• [What you will do]:
Among the following entries, count the lines that contain "database" and report only the result.

• [Supplied data]:
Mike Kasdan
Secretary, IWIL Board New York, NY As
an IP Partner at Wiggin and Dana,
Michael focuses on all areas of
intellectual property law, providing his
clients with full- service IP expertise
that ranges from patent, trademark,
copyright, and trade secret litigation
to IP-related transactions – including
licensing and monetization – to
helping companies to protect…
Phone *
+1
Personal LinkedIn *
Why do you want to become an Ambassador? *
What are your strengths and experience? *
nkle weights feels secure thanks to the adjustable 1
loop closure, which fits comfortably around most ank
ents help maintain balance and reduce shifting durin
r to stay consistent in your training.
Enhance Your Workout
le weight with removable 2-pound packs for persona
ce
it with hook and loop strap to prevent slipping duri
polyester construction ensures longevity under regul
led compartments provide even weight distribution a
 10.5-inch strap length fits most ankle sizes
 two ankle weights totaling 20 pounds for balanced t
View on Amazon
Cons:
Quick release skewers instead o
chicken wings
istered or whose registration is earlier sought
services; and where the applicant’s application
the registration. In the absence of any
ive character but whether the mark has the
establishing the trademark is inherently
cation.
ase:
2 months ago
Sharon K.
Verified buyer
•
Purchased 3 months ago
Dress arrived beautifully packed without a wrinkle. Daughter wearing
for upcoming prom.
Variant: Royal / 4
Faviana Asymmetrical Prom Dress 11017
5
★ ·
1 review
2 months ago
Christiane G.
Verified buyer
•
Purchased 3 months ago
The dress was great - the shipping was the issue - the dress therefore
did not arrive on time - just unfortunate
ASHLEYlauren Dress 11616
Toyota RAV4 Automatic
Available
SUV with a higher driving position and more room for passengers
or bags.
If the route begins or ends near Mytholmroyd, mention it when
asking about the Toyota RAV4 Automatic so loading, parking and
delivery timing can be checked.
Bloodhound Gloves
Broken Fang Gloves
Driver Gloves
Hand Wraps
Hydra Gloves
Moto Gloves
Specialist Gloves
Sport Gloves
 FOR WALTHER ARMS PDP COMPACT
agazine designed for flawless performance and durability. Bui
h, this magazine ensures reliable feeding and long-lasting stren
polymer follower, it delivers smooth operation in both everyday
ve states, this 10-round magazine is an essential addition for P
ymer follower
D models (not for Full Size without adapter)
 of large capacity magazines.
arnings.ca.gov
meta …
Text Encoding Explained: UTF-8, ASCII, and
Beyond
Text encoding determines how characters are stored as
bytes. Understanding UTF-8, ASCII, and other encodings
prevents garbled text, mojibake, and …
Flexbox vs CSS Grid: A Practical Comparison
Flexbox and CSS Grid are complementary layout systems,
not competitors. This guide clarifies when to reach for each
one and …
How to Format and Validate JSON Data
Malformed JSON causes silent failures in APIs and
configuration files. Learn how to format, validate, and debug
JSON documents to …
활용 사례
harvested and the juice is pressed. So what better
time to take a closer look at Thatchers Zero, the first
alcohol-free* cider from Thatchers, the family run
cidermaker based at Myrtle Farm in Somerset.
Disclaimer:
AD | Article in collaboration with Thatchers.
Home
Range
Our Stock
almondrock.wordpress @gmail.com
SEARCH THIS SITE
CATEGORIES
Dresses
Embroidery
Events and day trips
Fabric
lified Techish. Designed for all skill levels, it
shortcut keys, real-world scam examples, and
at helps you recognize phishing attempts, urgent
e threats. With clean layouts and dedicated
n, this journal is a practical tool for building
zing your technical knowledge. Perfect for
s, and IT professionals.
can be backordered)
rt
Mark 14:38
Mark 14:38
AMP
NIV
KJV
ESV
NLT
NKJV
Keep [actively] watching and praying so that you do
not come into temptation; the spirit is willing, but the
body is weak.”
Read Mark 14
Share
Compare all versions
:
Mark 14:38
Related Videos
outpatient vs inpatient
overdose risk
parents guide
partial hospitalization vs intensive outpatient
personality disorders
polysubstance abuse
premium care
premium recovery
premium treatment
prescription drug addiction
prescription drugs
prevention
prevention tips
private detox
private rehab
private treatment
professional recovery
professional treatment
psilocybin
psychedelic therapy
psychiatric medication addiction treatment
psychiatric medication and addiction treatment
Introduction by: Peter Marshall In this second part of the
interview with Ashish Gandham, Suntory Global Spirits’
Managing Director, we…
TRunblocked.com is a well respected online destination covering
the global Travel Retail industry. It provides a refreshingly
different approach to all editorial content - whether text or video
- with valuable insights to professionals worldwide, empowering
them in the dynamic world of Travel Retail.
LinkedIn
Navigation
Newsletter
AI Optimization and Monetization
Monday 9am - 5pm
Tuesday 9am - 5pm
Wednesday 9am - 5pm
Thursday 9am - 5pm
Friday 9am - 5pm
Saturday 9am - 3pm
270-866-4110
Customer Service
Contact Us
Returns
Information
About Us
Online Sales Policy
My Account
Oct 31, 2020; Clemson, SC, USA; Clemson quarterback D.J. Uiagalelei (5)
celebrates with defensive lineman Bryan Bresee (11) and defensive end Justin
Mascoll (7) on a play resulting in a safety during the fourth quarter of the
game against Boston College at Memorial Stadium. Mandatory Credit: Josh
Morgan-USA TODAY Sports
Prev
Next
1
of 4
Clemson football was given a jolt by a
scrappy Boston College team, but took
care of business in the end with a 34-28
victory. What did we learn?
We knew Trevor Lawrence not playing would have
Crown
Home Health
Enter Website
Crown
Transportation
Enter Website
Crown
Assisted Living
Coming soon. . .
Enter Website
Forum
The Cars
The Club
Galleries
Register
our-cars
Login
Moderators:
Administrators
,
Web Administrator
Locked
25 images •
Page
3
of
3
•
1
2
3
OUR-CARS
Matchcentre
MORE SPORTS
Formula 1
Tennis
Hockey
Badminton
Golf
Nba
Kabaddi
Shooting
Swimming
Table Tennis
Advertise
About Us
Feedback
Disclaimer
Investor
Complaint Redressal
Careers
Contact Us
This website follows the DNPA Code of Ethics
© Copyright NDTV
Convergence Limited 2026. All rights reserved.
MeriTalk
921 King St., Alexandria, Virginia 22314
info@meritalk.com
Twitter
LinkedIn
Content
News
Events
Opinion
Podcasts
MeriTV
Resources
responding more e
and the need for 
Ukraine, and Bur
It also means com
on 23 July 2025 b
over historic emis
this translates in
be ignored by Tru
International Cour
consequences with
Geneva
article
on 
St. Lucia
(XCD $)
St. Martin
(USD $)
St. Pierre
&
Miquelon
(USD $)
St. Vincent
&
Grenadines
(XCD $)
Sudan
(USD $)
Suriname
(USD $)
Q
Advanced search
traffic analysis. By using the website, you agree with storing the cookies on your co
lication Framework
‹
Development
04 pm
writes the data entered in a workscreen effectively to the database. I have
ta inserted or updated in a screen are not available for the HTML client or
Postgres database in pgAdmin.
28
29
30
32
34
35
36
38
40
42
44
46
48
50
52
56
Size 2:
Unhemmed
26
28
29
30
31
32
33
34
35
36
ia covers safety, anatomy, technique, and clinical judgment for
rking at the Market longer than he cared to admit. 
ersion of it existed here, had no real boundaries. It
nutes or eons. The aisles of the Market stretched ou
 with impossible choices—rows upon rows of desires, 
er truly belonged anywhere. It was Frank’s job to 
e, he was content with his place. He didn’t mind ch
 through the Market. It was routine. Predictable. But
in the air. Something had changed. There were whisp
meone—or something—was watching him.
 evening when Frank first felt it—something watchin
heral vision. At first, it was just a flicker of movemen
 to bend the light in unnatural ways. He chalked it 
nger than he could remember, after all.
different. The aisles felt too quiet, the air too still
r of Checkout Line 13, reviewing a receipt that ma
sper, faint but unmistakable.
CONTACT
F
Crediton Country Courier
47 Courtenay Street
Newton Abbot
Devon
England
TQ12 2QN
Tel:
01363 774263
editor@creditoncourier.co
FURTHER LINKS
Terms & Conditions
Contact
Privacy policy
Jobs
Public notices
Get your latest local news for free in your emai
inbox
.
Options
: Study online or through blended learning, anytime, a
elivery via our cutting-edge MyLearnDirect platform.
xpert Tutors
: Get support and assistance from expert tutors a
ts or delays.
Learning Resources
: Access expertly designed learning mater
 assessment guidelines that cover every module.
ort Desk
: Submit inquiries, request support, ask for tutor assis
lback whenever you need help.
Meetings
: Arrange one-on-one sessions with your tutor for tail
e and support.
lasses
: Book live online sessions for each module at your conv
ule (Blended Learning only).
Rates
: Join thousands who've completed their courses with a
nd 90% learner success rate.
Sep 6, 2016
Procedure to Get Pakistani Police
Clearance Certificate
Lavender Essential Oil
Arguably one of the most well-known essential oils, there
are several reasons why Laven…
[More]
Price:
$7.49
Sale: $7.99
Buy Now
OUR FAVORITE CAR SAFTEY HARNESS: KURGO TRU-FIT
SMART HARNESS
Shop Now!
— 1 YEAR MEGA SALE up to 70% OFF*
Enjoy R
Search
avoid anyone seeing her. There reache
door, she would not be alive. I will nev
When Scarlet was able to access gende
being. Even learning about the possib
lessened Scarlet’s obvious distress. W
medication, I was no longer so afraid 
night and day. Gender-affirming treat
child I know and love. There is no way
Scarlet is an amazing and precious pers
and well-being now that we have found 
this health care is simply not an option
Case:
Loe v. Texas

• [Output of the exercise]:
2